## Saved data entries
________________
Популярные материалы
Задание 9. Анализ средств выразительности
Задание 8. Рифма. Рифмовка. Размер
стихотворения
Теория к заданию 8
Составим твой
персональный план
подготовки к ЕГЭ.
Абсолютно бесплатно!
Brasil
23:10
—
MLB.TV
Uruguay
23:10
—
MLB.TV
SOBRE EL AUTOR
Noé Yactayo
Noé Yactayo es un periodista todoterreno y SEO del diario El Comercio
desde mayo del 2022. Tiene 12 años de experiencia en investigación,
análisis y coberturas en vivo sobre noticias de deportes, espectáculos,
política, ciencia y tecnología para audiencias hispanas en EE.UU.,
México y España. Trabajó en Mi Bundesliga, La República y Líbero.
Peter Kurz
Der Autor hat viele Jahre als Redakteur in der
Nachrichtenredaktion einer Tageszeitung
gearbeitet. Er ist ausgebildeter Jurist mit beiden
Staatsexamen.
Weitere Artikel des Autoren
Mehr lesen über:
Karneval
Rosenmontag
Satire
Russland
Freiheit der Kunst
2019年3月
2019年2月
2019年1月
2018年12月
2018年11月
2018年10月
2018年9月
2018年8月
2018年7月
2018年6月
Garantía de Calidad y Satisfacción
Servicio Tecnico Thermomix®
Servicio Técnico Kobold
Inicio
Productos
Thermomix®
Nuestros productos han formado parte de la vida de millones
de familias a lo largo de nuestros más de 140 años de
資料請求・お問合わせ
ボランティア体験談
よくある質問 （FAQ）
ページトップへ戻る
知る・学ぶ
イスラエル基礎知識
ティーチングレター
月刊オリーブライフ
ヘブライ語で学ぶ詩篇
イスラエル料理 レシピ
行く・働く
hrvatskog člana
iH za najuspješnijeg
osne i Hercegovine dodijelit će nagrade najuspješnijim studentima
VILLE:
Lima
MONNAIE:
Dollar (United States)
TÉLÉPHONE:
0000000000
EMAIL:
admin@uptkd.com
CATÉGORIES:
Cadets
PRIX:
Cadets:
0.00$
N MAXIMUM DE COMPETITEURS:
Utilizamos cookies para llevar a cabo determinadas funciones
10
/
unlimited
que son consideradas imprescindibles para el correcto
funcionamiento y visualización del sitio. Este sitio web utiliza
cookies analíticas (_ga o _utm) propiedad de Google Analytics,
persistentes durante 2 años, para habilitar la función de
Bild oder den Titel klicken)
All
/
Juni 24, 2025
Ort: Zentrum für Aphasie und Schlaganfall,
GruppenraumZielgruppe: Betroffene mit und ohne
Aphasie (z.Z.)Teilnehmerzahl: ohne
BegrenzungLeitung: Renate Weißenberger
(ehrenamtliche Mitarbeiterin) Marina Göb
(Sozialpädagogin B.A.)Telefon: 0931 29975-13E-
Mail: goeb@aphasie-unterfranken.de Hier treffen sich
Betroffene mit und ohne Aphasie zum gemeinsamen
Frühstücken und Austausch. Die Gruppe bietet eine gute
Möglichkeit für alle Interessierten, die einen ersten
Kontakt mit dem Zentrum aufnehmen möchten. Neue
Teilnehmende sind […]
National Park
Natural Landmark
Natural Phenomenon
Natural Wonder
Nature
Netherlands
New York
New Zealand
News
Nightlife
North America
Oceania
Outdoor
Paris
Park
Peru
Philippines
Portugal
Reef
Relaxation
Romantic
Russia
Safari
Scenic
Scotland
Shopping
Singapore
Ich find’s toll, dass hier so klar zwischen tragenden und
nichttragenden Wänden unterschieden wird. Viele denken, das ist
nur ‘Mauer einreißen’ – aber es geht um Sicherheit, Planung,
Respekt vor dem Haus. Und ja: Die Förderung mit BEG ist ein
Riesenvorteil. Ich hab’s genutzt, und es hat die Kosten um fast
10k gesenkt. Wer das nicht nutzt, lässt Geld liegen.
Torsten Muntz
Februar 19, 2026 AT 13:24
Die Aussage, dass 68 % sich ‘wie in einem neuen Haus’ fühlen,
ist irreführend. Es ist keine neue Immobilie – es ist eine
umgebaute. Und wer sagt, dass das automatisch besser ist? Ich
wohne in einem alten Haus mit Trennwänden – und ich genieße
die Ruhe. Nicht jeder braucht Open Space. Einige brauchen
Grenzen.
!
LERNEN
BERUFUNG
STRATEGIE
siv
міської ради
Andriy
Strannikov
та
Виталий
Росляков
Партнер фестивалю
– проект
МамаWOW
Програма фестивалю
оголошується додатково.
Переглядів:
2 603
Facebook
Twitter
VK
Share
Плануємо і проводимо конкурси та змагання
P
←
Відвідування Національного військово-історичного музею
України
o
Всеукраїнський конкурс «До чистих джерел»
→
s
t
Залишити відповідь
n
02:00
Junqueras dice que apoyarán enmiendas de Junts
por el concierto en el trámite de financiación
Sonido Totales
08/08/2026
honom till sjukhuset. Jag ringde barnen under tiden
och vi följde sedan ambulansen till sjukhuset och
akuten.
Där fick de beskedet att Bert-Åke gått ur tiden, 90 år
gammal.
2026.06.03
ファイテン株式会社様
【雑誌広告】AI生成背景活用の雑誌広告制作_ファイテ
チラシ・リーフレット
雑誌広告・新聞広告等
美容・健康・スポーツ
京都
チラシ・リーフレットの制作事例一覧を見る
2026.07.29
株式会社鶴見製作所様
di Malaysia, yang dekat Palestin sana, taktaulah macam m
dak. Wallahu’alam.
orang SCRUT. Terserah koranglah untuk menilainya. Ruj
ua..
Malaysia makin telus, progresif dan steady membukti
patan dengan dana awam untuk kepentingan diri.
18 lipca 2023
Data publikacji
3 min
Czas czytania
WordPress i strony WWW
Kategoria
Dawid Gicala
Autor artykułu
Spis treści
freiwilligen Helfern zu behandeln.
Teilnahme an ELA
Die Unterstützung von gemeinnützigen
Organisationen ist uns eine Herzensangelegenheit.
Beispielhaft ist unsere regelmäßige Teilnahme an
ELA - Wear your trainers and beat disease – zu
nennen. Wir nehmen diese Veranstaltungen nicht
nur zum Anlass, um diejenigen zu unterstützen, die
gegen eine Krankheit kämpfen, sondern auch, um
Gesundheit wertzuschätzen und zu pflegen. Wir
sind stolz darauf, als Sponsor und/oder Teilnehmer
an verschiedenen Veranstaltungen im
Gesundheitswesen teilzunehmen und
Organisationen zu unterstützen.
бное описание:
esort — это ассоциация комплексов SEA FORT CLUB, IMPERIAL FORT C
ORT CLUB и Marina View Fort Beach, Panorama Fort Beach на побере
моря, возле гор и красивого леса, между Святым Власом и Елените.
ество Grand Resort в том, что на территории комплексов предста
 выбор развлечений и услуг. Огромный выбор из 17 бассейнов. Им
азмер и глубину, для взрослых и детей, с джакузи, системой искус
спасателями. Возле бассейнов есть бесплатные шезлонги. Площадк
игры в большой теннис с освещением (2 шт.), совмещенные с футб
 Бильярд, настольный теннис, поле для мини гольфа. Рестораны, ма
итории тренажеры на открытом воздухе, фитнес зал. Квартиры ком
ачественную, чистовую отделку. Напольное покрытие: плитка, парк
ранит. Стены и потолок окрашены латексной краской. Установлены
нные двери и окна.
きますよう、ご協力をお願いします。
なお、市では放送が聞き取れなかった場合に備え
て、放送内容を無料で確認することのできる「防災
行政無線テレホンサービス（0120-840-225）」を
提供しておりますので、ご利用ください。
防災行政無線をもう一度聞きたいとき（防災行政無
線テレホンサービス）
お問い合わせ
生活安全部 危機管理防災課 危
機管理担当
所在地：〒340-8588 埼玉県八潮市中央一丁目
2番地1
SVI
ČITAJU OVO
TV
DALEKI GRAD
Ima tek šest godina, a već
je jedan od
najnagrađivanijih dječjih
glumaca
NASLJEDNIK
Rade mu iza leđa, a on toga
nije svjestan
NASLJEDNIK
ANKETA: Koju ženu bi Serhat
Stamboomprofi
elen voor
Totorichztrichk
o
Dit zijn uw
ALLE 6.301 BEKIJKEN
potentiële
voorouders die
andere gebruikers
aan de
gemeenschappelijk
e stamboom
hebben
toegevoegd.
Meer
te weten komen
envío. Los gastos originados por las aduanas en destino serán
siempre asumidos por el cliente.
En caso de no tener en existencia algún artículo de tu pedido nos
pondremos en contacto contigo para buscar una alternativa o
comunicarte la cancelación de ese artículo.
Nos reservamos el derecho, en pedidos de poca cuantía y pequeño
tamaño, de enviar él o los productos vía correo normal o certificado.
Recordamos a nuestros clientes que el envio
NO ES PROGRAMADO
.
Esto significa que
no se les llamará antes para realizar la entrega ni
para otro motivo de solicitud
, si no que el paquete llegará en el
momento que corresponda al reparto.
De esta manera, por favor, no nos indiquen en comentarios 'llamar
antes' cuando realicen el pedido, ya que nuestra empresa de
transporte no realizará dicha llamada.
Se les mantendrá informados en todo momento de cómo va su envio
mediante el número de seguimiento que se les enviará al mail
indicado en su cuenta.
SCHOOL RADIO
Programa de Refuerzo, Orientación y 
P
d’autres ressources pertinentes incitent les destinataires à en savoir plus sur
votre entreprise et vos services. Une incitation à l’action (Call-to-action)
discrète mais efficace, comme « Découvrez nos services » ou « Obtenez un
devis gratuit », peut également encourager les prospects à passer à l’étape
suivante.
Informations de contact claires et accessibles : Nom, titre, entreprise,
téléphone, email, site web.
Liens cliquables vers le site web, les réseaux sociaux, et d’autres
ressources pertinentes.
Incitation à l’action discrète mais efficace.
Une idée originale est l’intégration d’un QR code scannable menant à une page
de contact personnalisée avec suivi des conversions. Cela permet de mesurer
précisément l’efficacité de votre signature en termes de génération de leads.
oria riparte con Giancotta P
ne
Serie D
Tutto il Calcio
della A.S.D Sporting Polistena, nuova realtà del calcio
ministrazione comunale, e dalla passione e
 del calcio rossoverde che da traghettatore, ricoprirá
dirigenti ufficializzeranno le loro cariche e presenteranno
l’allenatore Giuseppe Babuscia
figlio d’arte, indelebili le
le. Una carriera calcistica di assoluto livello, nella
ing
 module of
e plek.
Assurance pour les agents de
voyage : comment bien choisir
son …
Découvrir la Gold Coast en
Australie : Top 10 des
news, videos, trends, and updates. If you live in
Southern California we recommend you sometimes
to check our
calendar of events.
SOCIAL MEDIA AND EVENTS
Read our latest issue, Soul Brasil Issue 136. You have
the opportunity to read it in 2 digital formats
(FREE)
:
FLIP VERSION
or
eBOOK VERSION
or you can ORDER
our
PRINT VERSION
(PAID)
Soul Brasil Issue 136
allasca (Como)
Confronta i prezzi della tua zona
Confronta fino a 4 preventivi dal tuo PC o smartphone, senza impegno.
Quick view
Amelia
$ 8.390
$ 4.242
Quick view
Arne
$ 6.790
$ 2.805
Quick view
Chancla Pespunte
________________
## TASK
Where a line above contains the string "discrète", tally it, then give the number alone.

## ANSWER
2